● **Description of the task**
The expected result is the full set of records, copied precisely, with images dropped.

● **Data excerpts**
◇ ◇ ◇

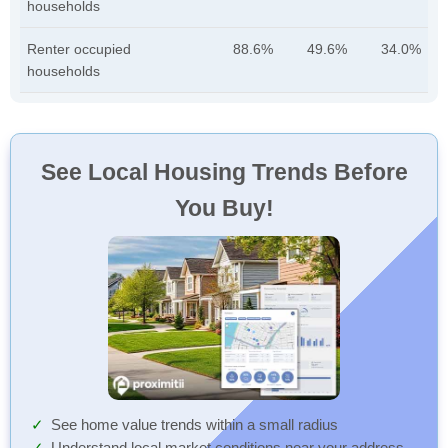
households
Renter occupied
88.6%
49.6%
34.0%
households
See Local Housing Trends Before
You Buy!
See home value trends within a small radius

◇ ◇ ◇

● **Answer**
households
Renter occupied
88.6%
49.6%
34.0%
households
See Local Housing Trends Before
You Buy!
See home value trends within a small radius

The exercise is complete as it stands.